WHAT YOU WILL DO =>
Once a line is found to contain "available", copy it out of the listing.

TASK MATERIAL =>

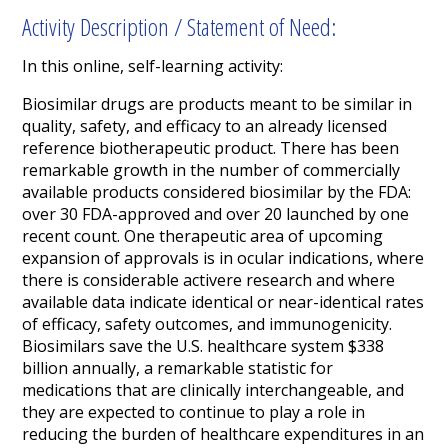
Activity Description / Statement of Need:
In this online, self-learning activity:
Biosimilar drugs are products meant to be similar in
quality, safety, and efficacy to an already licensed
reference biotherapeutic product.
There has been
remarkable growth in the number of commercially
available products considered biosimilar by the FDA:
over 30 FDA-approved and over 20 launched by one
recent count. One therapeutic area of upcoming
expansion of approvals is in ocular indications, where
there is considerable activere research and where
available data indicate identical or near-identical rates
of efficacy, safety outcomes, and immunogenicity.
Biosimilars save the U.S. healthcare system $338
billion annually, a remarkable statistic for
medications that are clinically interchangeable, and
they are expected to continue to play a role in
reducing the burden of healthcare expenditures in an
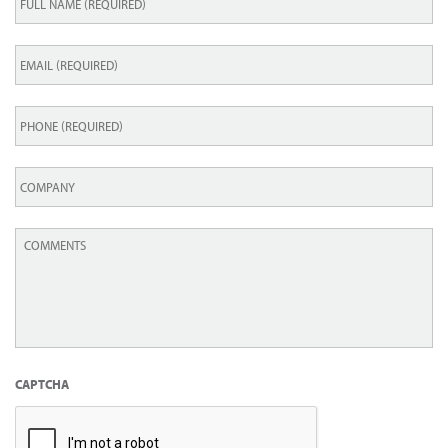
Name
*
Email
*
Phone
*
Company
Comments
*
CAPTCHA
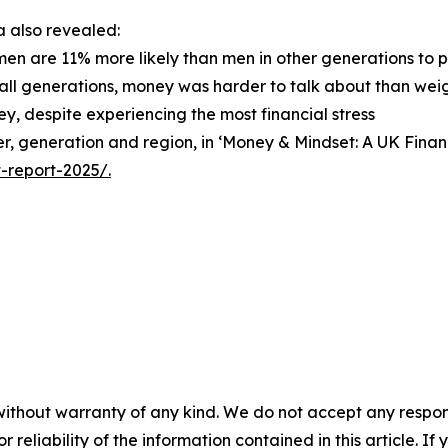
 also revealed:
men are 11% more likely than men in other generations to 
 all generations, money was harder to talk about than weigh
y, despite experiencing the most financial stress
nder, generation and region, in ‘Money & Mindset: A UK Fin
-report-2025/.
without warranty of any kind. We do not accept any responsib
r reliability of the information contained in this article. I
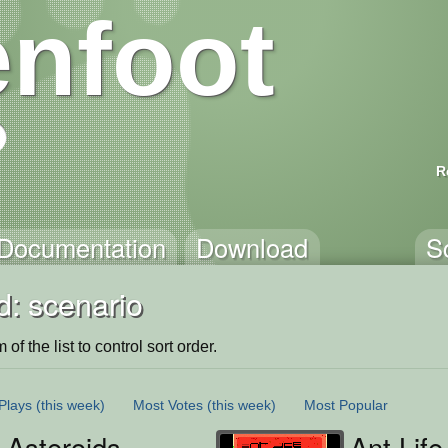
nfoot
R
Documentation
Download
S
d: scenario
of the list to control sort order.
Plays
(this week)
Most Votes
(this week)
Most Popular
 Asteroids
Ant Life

---

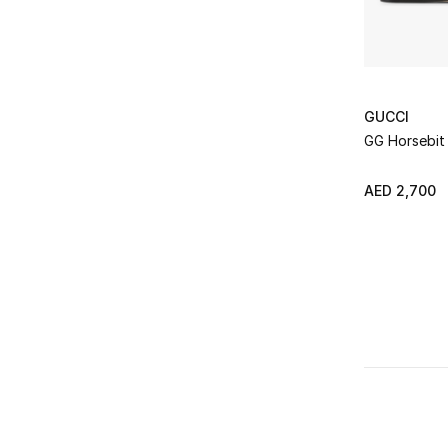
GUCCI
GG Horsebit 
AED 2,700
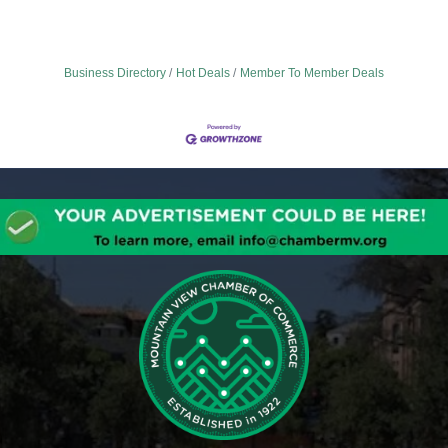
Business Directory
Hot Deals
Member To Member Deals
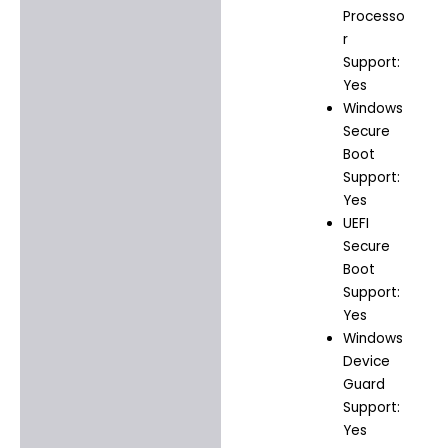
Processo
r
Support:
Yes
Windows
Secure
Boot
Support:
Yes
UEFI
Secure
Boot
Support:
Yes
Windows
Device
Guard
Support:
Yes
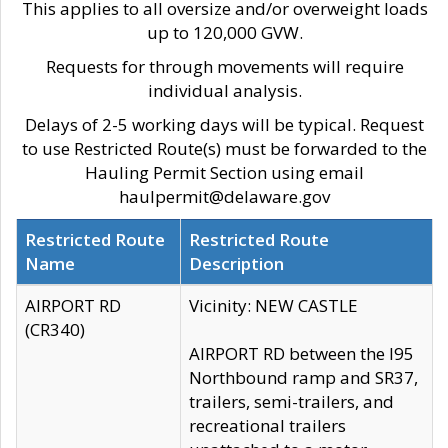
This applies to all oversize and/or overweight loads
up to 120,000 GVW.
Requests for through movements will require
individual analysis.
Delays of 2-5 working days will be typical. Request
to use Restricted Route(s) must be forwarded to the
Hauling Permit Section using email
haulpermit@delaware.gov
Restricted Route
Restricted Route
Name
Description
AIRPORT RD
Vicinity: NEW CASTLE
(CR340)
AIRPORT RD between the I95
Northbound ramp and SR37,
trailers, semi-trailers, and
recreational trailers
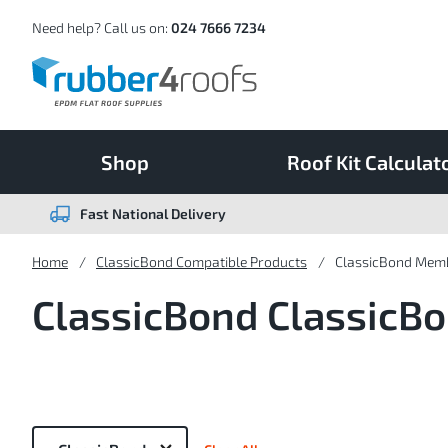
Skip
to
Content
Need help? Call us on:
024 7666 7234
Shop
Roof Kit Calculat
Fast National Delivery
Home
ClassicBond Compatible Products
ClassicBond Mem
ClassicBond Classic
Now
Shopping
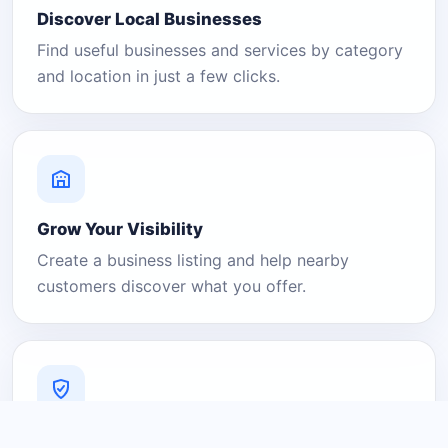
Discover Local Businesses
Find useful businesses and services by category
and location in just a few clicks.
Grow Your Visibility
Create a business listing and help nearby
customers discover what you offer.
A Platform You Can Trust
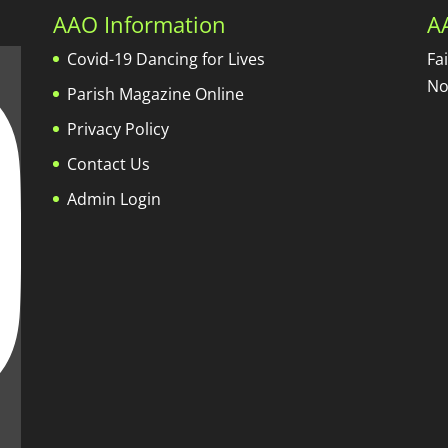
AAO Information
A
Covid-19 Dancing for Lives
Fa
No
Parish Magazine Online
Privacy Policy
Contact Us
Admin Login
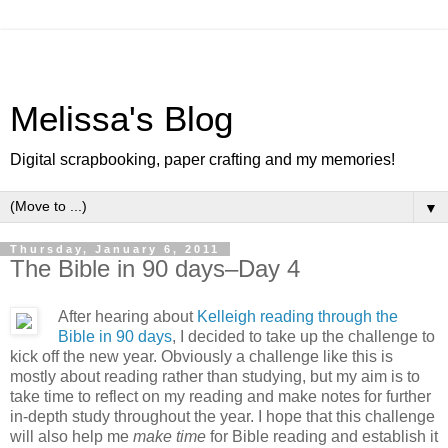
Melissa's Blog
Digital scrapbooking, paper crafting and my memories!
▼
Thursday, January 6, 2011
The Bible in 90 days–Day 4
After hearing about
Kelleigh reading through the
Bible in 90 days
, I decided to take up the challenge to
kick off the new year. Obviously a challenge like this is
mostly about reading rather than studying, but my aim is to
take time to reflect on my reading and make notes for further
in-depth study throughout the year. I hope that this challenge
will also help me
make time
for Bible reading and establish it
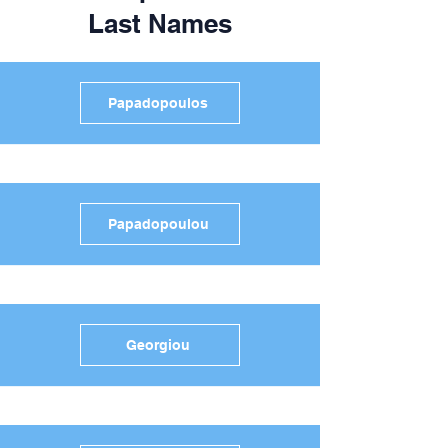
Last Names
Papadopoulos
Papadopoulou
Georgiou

* * *

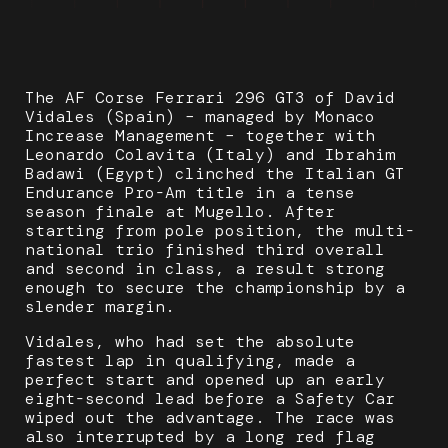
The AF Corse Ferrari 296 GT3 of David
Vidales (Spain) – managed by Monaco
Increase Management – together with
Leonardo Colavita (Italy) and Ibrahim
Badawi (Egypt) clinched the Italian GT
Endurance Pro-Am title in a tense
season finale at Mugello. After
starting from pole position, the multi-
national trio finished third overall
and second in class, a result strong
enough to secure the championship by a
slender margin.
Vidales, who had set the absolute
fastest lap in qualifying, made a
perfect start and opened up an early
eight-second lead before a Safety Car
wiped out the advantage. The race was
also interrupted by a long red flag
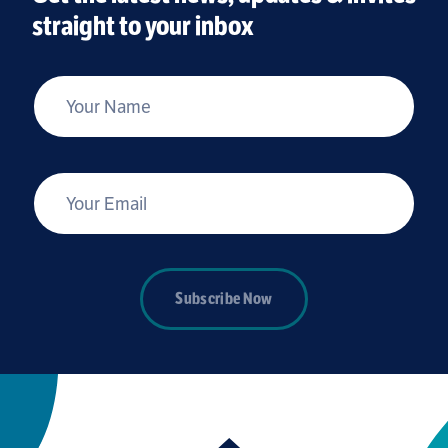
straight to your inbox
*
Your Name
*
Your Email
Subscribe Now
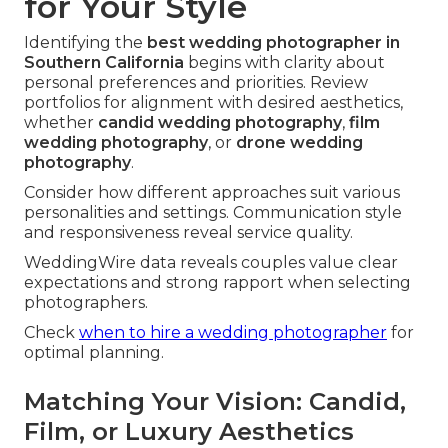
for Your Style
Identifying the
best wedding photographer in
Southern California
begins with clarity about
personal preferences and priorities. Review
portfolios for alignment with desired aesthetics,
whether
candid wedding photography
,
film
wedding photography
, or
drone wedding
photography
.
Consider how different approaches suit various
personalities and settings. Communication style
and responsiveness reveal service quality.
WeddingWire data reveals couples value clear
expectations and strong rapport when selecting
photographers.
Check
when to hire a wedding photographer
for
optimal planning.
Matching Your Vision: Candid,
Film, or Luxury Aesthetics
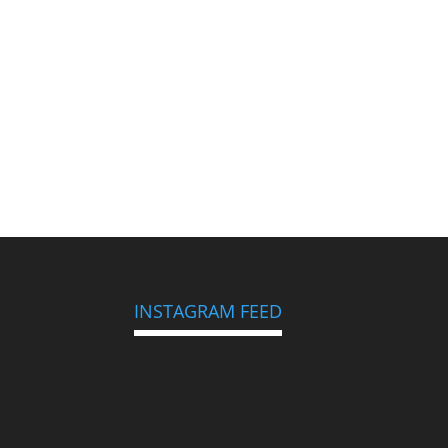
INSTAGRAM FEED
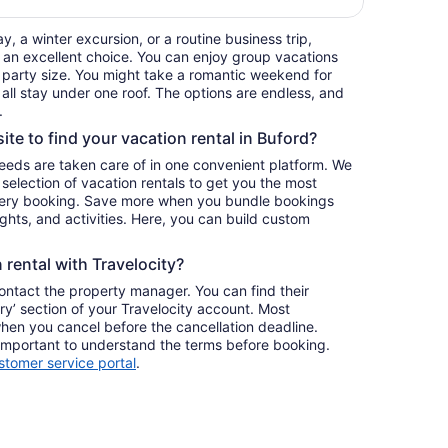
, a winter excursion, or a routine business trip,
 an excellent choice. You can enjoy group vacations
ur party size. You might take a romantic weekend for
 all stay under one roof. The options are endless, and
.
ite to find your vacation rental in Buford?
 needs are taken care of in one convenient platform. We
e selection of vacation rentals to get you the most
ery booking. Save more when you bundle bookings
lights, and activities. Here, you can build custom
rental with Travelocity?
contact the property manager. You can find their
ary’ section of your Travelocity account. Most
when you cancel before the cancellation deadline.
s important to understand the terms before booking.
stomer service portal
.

COMPLETED EXERCISE =>
available products considered biosimilar by the FDA:
available data indicate identical or near-identical rates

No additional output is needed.